Rhaegar era de Daemon.
Tanto como Daemon era de Rhaegar.
—Mi príncipe —balbuceó el traidor, mugre en las mejillas y arrepentimiento en los ojos—. Por favor, tenga piedad...
—Enséñale sangre y fuego, Kepus —dijo Rhaegar.
—¡Rhaegar! —exclamó Viserys.
El silbido característico de Caraxes congeló a todos los presentes, mientras el cuello anormalmente alargado del anfíptero sangriento descendía para quedar a la misma altura de Daemon. Cabeza a cabeza, como un igual. Daemon siempre fue mucho más un dragón de lo que era un hombre; un jinete que compartía su alma entera, no sólo la mitad, con Caraxes.
La vista era única, espectacular.
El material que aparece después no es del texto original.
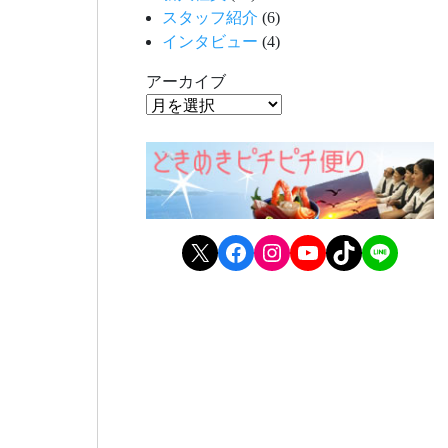
スタッフ紹介
(6)
インタビュー
(4)
アーカイブ
X
Facebook
Instagram
YouTube
TikTok
LINE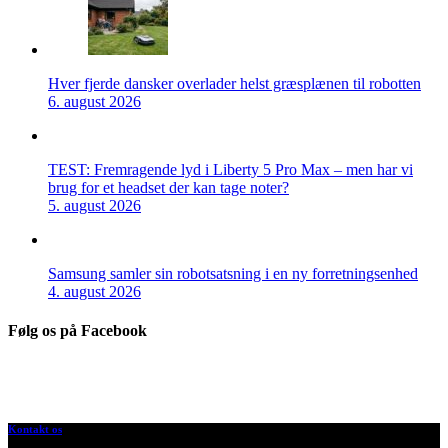
Hver fjerde dansker overlader helst græsplænen til robotten
6. august 2026
TEST: Fremragende lyd i Liberty 5 Pro Max – men har vi
brug for et headset der kan tage noter?
5. august 2026
Samsung samler sin robotsatsning i en ny forretningsenhed
4. august 2026
Følg os på Facebook
Kontakt os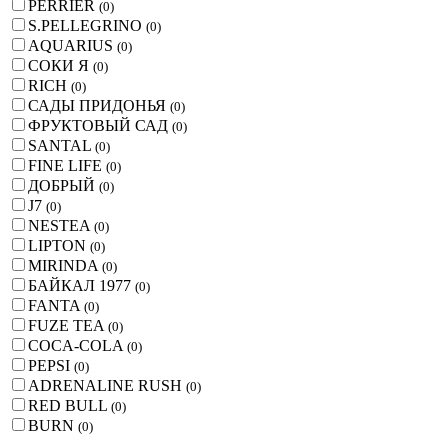
PERRIER
(
0
)
S.PELLEGRINO
(
0
)
AQUARIUS
(
0
)
СОКИ Я
(
0
)
RICH
(
0
)
САДЫ ПРИДОНЬЯ
(
0
)
ФРУКТОВЫЙ САД
(
0
)
SANTAL
(
0
)
FINE LIFE
(
0
)
ДОБРЫЙ
(
0
)
J7
(
0
)
NESTEA
(
0
)
LIPTON
(
0
)
MIRINDA
(
0
)
БАЙКАЛ 1977
(
0
)
FANTA
(
0
)
FUZE TEA
(
0
)
COCA-COLA
(
0
)
PEPSI
(
0
)
ADRENALINE RUSH
(
0
)
RED BULL
(
0
)
BURN
(
0
)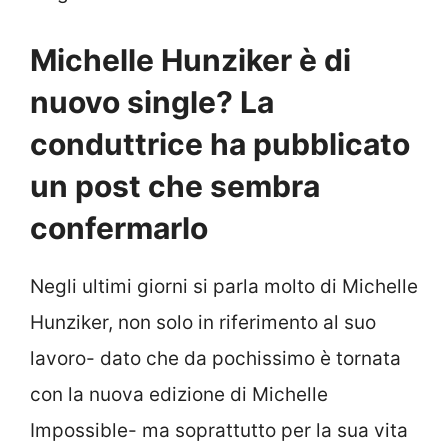
Michelle Hunziker è di
nuovo single? La
conduttrice ha pubblicato
un post che sembra
confermarlo
Negli ultimi giorni si parla molto di Michelle
Hunziker, non solo in riferimento al suo
lavoro- dato che da pochissimo è tornata
con la nuova edizione di Michelle
Impossible- ma soprattutto per la sua vita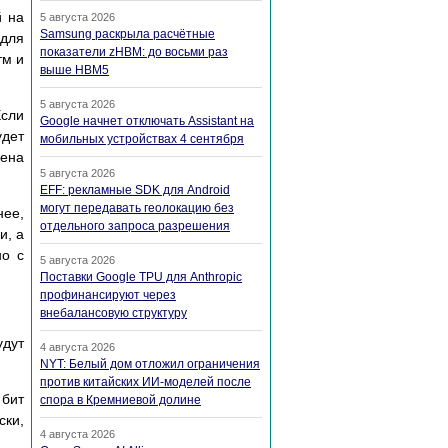
й на
5 августа 2026
Samsung раскрыла расчётные
 для
показатели zHBM: до восьми раз
тм и
выше HBM5
5 августа 2026
Если
Google начнет отключать Assistant на
удет
мобильных устройствах 4 сентября
мена
5 августа 2026
EFF: рекламные SDK для Android
могут передавать геолокацию без
нее,
отдельного запроса разрешения
и, а
но с
5 августа 2026
Поставки Google TPU для Anthropic
профинансируют через
внебалансовую структуру
удут
4 августа 2026
NYT: Белый дом отложил ограничения
против китайских ИИ-моделей после
 бит
спора в Кремниевой долине
ски,
4 августа 2026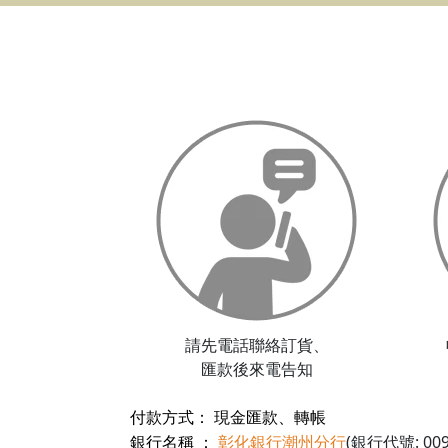
請先電話聯絡訂貨、
匯款後來電告知
現金匯款、轉帳
付款方式
：
彰化銀行潮州分行
(
: 00
銀行名稱
：
銀行代號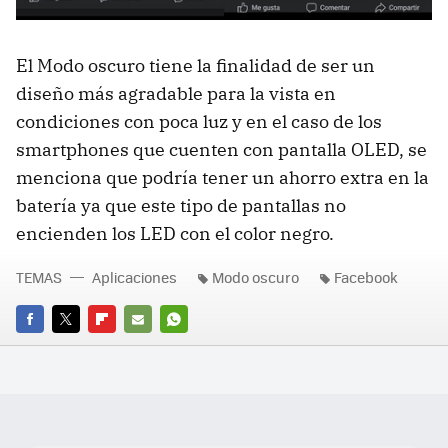
El Modo oscuro tiene la finalidad de ser un
diseño más agradable para la vista en
condiciones con poca luz y en el caso de los
smartphones que cuenten con pantalla OLED, se
menciona que podría tener un ahorro extra en la
batería ya que este tipo de pantallas no
encienden los LED con el color negro.
TEMAS
Aplicaciones
Modo oscuro
Facebook
FACEBOOK
TWITTER
FLIPBOARD
E-
WHATSAPP
MAIL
El corazón de Rhaegar se aceleró ante el fuego absoluto en los ojos de Daemon.
—Debería alejarse, sir —le advirtió a sir Harwin.
—No planeaba quedarme, mi príncipe —dijo Harwin, pegándole una patada a la cabeza del traidor que lo dejó tirado y sin signos de lucha en las escaleras. El heredero Strong retrocedió hacia su lugar en la formación de las capas doradas, donde residía su verdadera lealtad.
A Rhaegar le gustaba sir Harwin.
—Por los dioses —murmuró sir Harrold.
Daemon sonrió.
El último vestigio del traidor fueron las cenizas esparcidas en las escaleras de la Fortaleza Roja.